« C’est Gouri que l’on suit dans la nuit.
Il est là devant nous, bras écartés dans sa lourde canadienne ou parka col relevé,
des lunettes de motard d’un autre temps sur les yeux, il a enfourché sa machine réduite ici
à une lampe carrée semblable à celle que portent encore les employés la nuit dans des gares provinciales un peu paumées. La moto de Gouri pétarade.
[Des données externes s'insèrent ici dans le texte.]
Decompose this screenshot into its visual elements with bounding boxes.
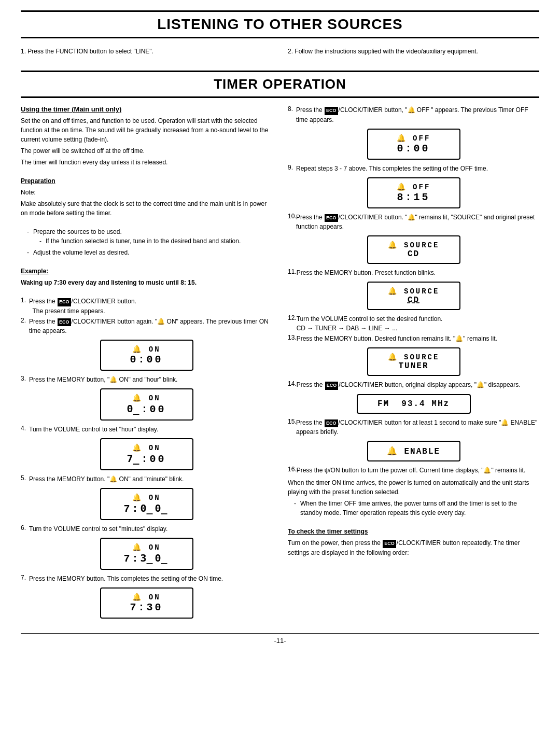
step-text-15: Press the ECO/CLOCK/TIMER button for at … — [296, 418, 539, 437]
right-column: 8. Press the ECO/CLOCK/TIMER button, "🔔 … — [283, 105, 539, 623]
step-num-10: 10. — [288, 213, 296, 220]
check-timer-label: To check the timer settings — [288, 527, 539, 536]
step-num-15: 15. — [288, 418, 296, 425]
step-text-9: Repeat steps 3 - 7 above. This completes… — [296, 164, 488, 173]
display-off-0-00: 🔔 OFF 0:00 — [367, 129, 460, 160]
step-num-6: 6. — [21, 524, 29, 531]
example-bold: Waking up 7:30 every day and listening t… — [21, 278, 272, 287]
step-5: 5. Press the MEMORY button. "🔔 ON" and "… — [21, 474, 272, 484]
display-on-7-30b: 🔔 ON 7:30 — [100, 587, 193, 619]
step-text-7: Press the MEMORY button. This completes … — [29, 574, 223, 583]
dash-item-1: Prepare the sources to be used. — [27, 227, 272, 236]
step-num-11: 11. — [288, 268, 297, 275]
timer-content: Using the timer (Main unit only) Set the… — [21, 105, 539, 623]
subsection-title: Using the timer (Main unit only) — [21, 105, 272, 113]
step-text-12: Turn the VOLUME control to set the desir… — [297, 314, 443, 333]
dash-item-sub: If the function selected is tuner, tune … — [39, 236, 272, 246]
display-on-0-00a: 🔔 ON 0:00 — [100, 340, 193, 371]
step-num-2: 2. — [21, 317, 29, 324]
dash-item-2: Adjust the volume level as desired. — [27, 248, 272, 257]
step-14: 14. Press the ECO/CLOCK/TIMER button, or… — [288, 380, 539, 390]
page-number: -11- — [21, 633, 539, 645]
step-15: 15. Press the ECO/CLOCK/TIMER button for… — [288, 418, 539, 437]
intro-section: 1. Press the FUNCTION button to select "… — [21, 48, 539, 55]
eco-icon-1: ECO — [58, 298, 71, 306]
note-timer-on: When the timer ON time arrives, the powe… — [288, 478, 539, 497]
eco-icon-8: ECO — [325, 107, 338, 115]
preparation-label: Preparation — [21, 176, 272, 186]
note-list: When the timer OFF time arrives, the pow… — [288, 499, 539, 517]
step-num-16: 16. — [288, 466, 297, 473]
step-num-3: 3. — [21, 375, 29, 382]
display-source-cd1: 🔔 SOURCE CD — [367, 235, 460, 264]
step-10: 10. Press the ECO/CLOCK/TIMER button. "🔔… — [288, 213, 539, 232]
display-on-7-00b: 🔔 ON 7:0̲0̲ — [100, 488, 193, 520]
display-on-7-30a: 🔔 ON 7:3̲0̲ — [100, 538, 193, 570]
eco-icon-10: ECO — [325, 214, 338, 222]
left-column: Using the timer (Main unit only) Set the… — [21, 105, 277, 623]
step-4: 4. Turn the VOLUME control to set "hour"… — [21, 425, 272, 434]
description-1: Set the on and off times, and function t… — [21, 116, 272, 144]
step-num-5: 5. — [21, 474, 29, 482]
display-on-0-00b: 🔔 ON 0̲:00 — [100, 388, 193, 421]
step-num-14: 14. — [288, 380, 297, 387]
check-timer-text: Turn on the power, then press the ECO/CL… — [288, 538, 539, 557]
step-text-3: Press the MEMORY button, "🔔 ON" and "hou… — [29, 375, 177, 384]
preparation-note: Note: — [21, 188, 272, 197]
step-13: 13. Press the MEMORY button. Desired fun… — [288, 334, 539, 343]
eco-icon-15: ECO — [325, 419, 338, 428]
main-title: LISTENING TO OTHER SOURCES — [21, 10, 539, 38]
step-text-10: Press the ECO/CLOCK/TIMER button. "🔔" re… — [296, 213, 539, 232]
step-text-5: Press the MEMORY button. "🔔 ON" and "min… — [29, 474, 184, 484]
step-1: 1. Press the ECO/CLOCK/TIMER button. The… — [21, 297, 272, 316]
description-3: The timer will function every day unless… — [21, 158, 272, 167]
step-num-8: 8. — [288, 105, 296, 113]
step-12: 12. Turn the VOLUME control to set the d… — [288, 314, 539, 333]
step-2: 2. Press the ECO/CLOCK/TIMER button agai… — [21, 317, 272, 336]
step-16: 16. Press the ψ/ON button to turn the po… — [288, 466, 539, 475]
step-3: 3. Press the MEMORY button, "🔔 ON" and "… — [21, 375, 272, 384]
intro-step2: 2. Follow the instructions supplied with… — [288, 48, 539, 55]
step-text-14: Press the ECO/CLOCK/TIMER button, origin… — [297, 380, 521, 390]
display-off-8-15: 🔔 OFF 8:15 — [367, 177, 460, 208]
step-text-8: Press the ECO/CLOCK/TIMER button, "🔔 OFF… — [296, 105, 539, 124]
display-source-tuner: 🔔 SOURCE TUNER — [367, 347, 460, 376]
step-text-2: Press the ECO/CLOCK/TIMER button again. … — [29, 317, 272, 336]
example-label: Example: — [21, 267, 272, 276]
step-num-1: 1. — [21, 297, 29, 304]
step-num-13: 13. — [288, 334, 297, 341]
step-11: 11. Press the MEMORY button. Preset func… — [288, 268, 539, 277]
step-9: 9. Repeat steps 3 - 7 above. This comple… — [288, 164, 539, 173]
dash-list: Prepare the sources to be used. If the f… — [21, 227, 272, 257]
intro-step1: 1. Press the FUNCTION button to select "… — [21, 48, 272, 55]
display-source-cd2: 🔔 SOURCE CD — [367, 282, 460, 310]
preparation-text: Make absolutely sure that the clock is s… — [21, 199, 272, 218]
step-num-7: 7. — [21, 574, 29, 581]
description-2: The power will be switched off at the of… — [21, 146, 272, 156]
step-text-6: Turn the VOLUME control to set "minutes"… — [29, 524, 167, 534]
display-fm: FM 93.4 MHz — [357, 394, 471, 414]
step-text-11: Press the MEMORY button. Preset function… — [297, 268, 436, 277]
step-num-4: 4. — [21, 425, 29, 432]
step-6: 6. Turn the VOLUME control to set "minut… — [21, 524, 272, 534]
section-title: TIMER OPERATION — [21, 71, 539, 98]
eco-icon-2: ECO — [58, 318, 71, 327]
step-text-16: Press the ψ/ON button to turn the power … — [297, 466, 525, 475]
step-8: 8. Press the ECO/CLOCK/TIMER button, "🔔 … — [288, 105, 539, 124]
step-num-12: 12. — [288, 314, 297, 321]
eco-icon-14: ECO — [325, 382, 339, 390]
step-7: 7. Press the MEMORY button. This complet… — [21, 574, 272, 583]
step-text-4: Turn the VOLUME control to set "hour" di… — [29, 425, 158, 434]
step-num-9: 9. — [288, 164, 296, 171]
step-text-13: Press the MEMORY button. Desired functio… — [297, 334, 497, 343]
display-on-7-00a: 🔔 ON 7̲:00 — [100, 438, 193, 470]
eco-icon-check: ECO — [383, 540, 396, 548]
note-timer-off: When the timer OFF time arrives, the pow… — [294, 499, 539, 517]
step-text-1: Press the ECO/CLOCK/TIMER button. The pr… — [29, 297, 136, 316]
display-enable: 🔔 ENABLE — [367, 441, 460, 461]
La bande son reproduit à merveille le bruit d’une moto dont on devine qu’elle n’est pas de première jeunesse.
On croirait sentir l’odeur d’essence mêlée à celle de la nuit, là-bas, sur une route à ornières de la campagne ukrainienne. »

Jean-Pierre Thibaudat
Mediapart

Un spectacle bricolé avec trois fois rien mais qui sidère
par sa puissance de feu.

La représentation que sculpte, pied à pied, Chantal Morel, est à taille humaine et ça c’est immense.

Elle tient toute entière dans le tremblement des mains,
les soupirs de la voix, les yeux qui se ferment, les lèvres
qui frémissent. De sa première à sa dernière seconde,
cette représentation prenante, poignante, nous ramène vers la fraternité.

Et tout cela, alors qu’il n’y a rien, juste une caisse de bois et une lampe torche. Et tout cela alors qu’il n’y a que
le théâtre, et sa capacité renversante à créer du vivant.